In 1977, neurologist Oliver Sacks interviewed a young man named Greg who had a tumor in his brain that wiped out his ability to remember day-to-day events. One thing Greg could remember was his life during the 1960s in New York’s Greenwich Village, years before the tumor formed, when Greg’s primary occupation seemed to be attending rock concerts by his favorite band, The Grateful Dead. Greg’s memories of those Dead concerts stuck with him over the following years, when he was living in a long-term care hospital and interviewed regularly by Dr. Sacks. In 1991, Dr. Sacks took Greg to a Dead concert at New York’s Madison Square Garden, wondering whether such a momentous event might jolt his memory into action. “That was fantastic,” Greg told Dr. Sacks as they left the concert. “I will always remember it. I had the time of my life.” But when Dr. Sacks saw Greg the next morning and asked him whether he recalled the previous night’s Dead concert at the Garden, Greg drew a blank: “No, I’ve never been to the Garden” (Sacks, 1995, pp. 76–77).

Although Greg was unable to make new memories, some of the new things that happened to him seemed to leave a mark. For example, Greg did not recall learning that his father had died, but he did seem sad and withdrawn for years after hearing the news.
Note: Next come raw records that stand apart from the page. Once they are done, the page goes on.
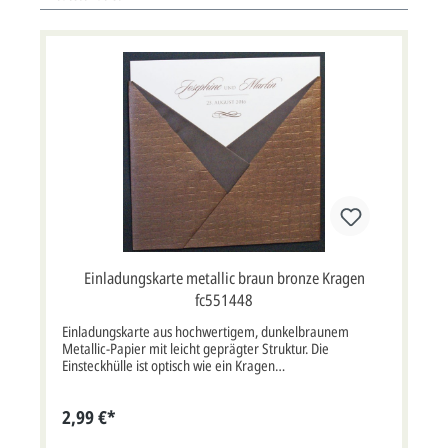
Einladungskarte metallic braun bronze Kragen
fc551448
Einladungskarte aus hochwertigem, dunkelbraunem
Metallic-Papier mit leicht geprägter Struktur. Die
Einsteckhülle ist optisch wie ein Kragen
zusammengesteckt. Ein weißer Falteinleger aus kräftigem
Karton wird mitgeliefert. Diese Karte wird mit einem
2,99 €*
passendem, elfenbeinfarbenem Briefumschlag geliefert.
Klappkarte quadratisch im Format: 16x16 cm bxh (15,5x31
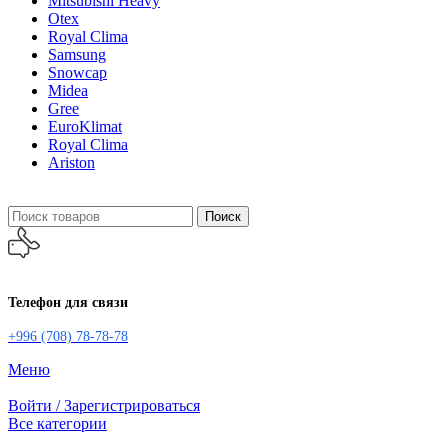
Mitsubishi Heavy
Otex
Royal Clima
Samsung
Snowcap
Midea
Gree
EuroKlimat
Royal Clima
Ariston
Поиск
Телефон для связи
+996 (708) 78-78-78
Меню
Войти / Зарегистрироваться
Все категории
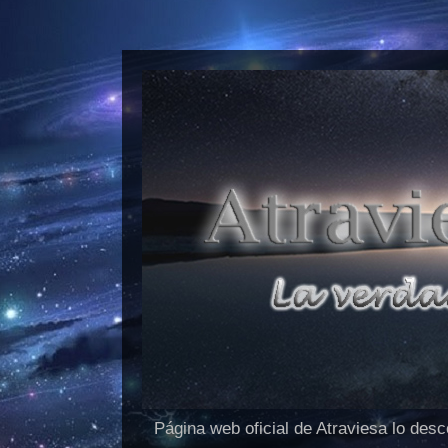
Página web oficial de Atraviesa lo des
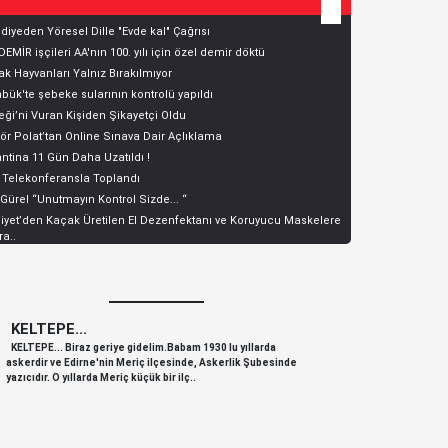
diyeden Yöresel Dille "Evde kal" Çağrısı
EMİR işçileri AA'nın 100. yılı için özel demir döktü
k Hayvanları Yalnız Bırakılmıyor
bük'te şebeke sularının kontrolü yapıldı
ği’ni Vuran Kişiden Şikayetçi Oldu
ör Polat’tan Online Sınava Dair Açlıklama
ntina 11 Gün Daha Uzatıldı !
 Telekonferansla Toplandı
 Gürel “Unutmayın Kontrol Sizde... “
yet’den Kaçak Üretilen El Dezenfektanı ve Koruyucu Maskelere
a..
KELTEPE...
KELTEPE
KELTEPE... Biraz geriye gidelim.Babam 1930 lu yıllarda
KELTEPE... 
askerdir ve Edirne'nin Meriç ilçesinde, Askerlik Şubesinde
askerdir ve 
yazıcıdır. O yıllarda Meriç küçük bir ilç..
yazıcıdır. O y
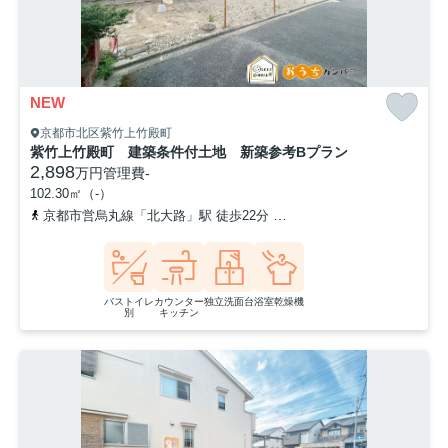
NEW
京都市北区紫竹上竹殿町
紫竹上竹殿町 建築条件付土地 新築参考Bプラン
2,898
万円
管理費
-
102.30㎡（-）
京都市営烏丸線「北大路」駅 徒歩22分
「下竹殿町」バス停下車 
バストイレ
カウンター
独立洗面台
浴室乾燥機
別
キッチン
Similarly, HM could not make new memories after his surgery, but if he played a game in which he had to track a moving target, his performance gradually improved with each round (Milner, 1962). Greg could not consciously remember hearing about his father’s death, and HM could not consciously remember playing the tracking game, but both showed clear signs of having been permanently changed by experiences that they so rapidly forgot. In other words, they behaved as though they were remembering things while claiming to remember nothing at all. This suggests that there must be several kinds of memory, some that are accessible to conscious recall, and some that we cannot consciously access (Eichenbaum & Cohen, 2001; Schacter & Tulving, 1994; Schacter, Wagner, & Buckner, 2000; Squire & Kandel, 1999).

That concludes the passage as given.